Brian Beacom

SCHOOLBOYS are horrible little bleeders, aren’t they?

They make each other’s lives a misery – especially those of their friends –with name calling, minor bullying.

And sometimes they commit a crime against their pals the impact of which lingers for 45 years.

That’s the theme of the first of the Oran Mor plays of the season, The Empty Charcoal Box.

The tragi-comic story tells of Billy Brewster and his two best friends, Eddie and Deansy and how a seemingly inconsequential event on their last day at school has had a life-changing impact on all of them.

Now at the age of 60, the trio are confronted with that age old question which illuminates the path to wisdom.

Should they look backwards to try to undo their mistakes, or forwards and try not to repeat them?

Gavin Jon Wright, stars as Deansy, with Ryan Fletcher as Billy and James MacKenzie as Eddie.

“My put-upon character is the butt of the jokes, labelled skinny, ginger and speccy,” says Gavin.

“As an adult, these sort of names look cruel but I guess when you’re at school the name-calling is almost carried out with affection.”

The trio are from Cumnock, a small town in Ayrshire, but the central character, Billy, leaves his pals behind.

“When he comes back he’s a writer/actor, and thinks nothing has changed. But it’s not the case. Billy can’t see this and assumes a wisdom.

“However, Eddie is the wise one. He really does understand philosophy but doesn’t show it off.”

The play looks at how experiences alter relationships. Did it make Gavin think about his own teenage life?

“Yes,” says the actor who grew up in the Lake District. “I was a ginger, Scottish, fish out of water. But the descriptions sort of gave you your role in this group of friends.”

Was he wordly16 year-old? “No, I was terrified,” he says, grinning. “I remember when we got our exam results and the year decided to go out and get drunk, using fake IDs.
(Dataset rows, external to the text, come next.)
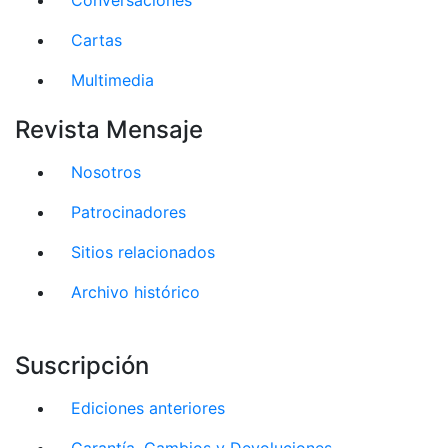
Cartas
Multimedia
Revista Mensaje
Nosotros
Patrocinadores
Sitios relacionados
Archivo histórico
Suscripción
Ediciones anteriores
Garantía, Cambios y Devoluciones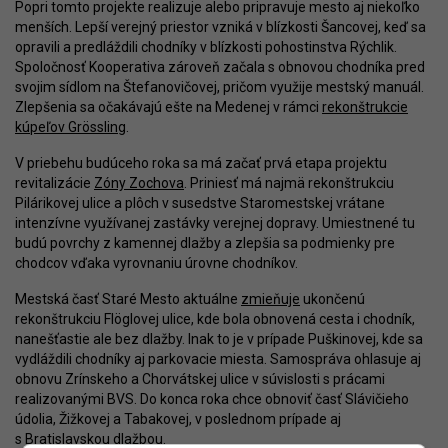
Popri tomto projekte realizuje alebo pripravuje mesto aj niekoľko
menších. Lepší verejný priestor vzniká v blízkosti Šancovej, keď sa
opravili a predláždili chodníky v blízkosti pohostinstva Rýchlik.
Spoločnosť Kooperativa zároveň začala s obnovou chodníka pred
svojim sídlom na Štefanovičovej, pričom využije mestský manuál.
Zlepšenia sa očakávajú ešte na Medenej v rámci
rekonštrukcie
kúpeľov Grössling
.
V priebehu budúceho roka sa má začať prvá etapa projektu
revitalizácie
Zóny Zochova
. Priniesť má najmä rekonštrukciu
Pilárikovej ulice a plôch v susedstve Staromestskej vrátane
intenzívne využívanej zastávky verejnej dopravy. Umiestnené tu
budú povrchy z kamennej dlažby a zlepšia sa podmienky pre
chodcov vďaka vyrovnaniu úrovne chodníkov.
Mestská časť Staré Mesto aktuálne
zmieňuje
ukončenú
rekonštrukciu Flöglovej ulice, kde bola obnovená cesta i chodník,
nanešťastie ale bez dlažby. Inak to je v prípade Puškinovej, kde sa
vydláždili chodníky aj parkovacie miesta. Samospráva ohlasuje aj
obnovu Zrínskeho a Chorvátskej ulice v súvislosti s prácami
realizovanými BVS. Do konca roka chce obnoviť časť Slávičieho
údolia, Žižkovej a Tabakovej, v poslednom prípade aj
s Bratislavskou dlažbou.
“But at this time I looked about twelve. And although I got into the bar and someone managed to buy me a sneaky bottle of Becks, I knew I just didn’t fit in. I didn’t look the part.

“So I left the bar, went to the garage and bought a can of Irn Bru and a caramel bar and went up the road.”
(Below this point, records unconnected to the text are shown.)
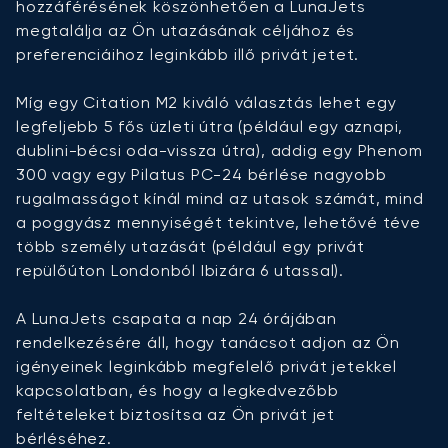
hozzáférésének köszönhetően a LunaJets
megtalálja az Ön utazásának céljához és
preferenciáihoz leginkább illő privát jetet.
Míg egy Citation M2 kiváló választás lehet egy
legfeljebb 5 fős üzleti útra (például egy aznapi,
dublini-bécsi oda-vissza útra), addig egy Phenom
300 vagy egy Pilatus PC-24 bérlése nagyobb
rugalmasságot kínál mind az utasok számát, mind
a poggyász mennyiségét tekintve, lehetővé téve
több személy utazását (például egy privát
repülőúton Londonból Ibizára 6 utassal).
A LunaJets csapata a nap 24 órájában
rendelkezésére áll, hogy tanácsot adjon az Ön
igényeinek leginkább megfelelő privát jetekkel
kapcsolatban, és hogy a legkedvezőbb
feltételeket biztosítsa az Ön privát jet
bérléséhez.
He adds, smiling; “Life then was about watching football. I thought ‘I’ll go out when I’m older.”

How strange is it to meet school friends now? Can we still connect? Have we changed so much in between times?

“That’s a really interesting point. It happened to me recently when I went to a school friend’s wedding.

“What happens in the beginning is you sort of revert to the role you had at school.

“Then you realise that’s stupid and you don’t have to defer to others anymore.”

He adds, laughing; “And you realise some people are still cracking the same jokes they did when they were at school.”

Some friendships last forever. Some don’t. Some change. Some teenagers go on to attend youth theatre and end up becoming actors.

Did Gavin’s school pals ever have an inkling the shy Scottish boy would one day become one of Scotland’s top theatre actors, shining recently at the Tron as the saucy Reverend in The Lying Kind?

Could they have imagined he’d one day play Spud in the iconic Trainspotting (a role he’s reprising this autumn)?

“Yes, and no. I’d always appeared in school plays but I think I was more surprised when I ended up becoming an actor.

“It was an idea that came to me from left field.”

One of Gavin’s old friends has never seen him act.

“He messaged and said he’s coming to Glasgow to see a concert. I told him I’d be working in Trainspotting at the time and he said he’ll come along.

“So here is this guy who last saw me act in a school play when I was fifteen and now he’s about to see me on stage in my pants doing Spud’s monologue.”

He adds, grinning; “It’s a bit weird, and I have to say I’m a bit nervous about that.”

* The Empty Charcoal Box, Oran Mor, until Saturday.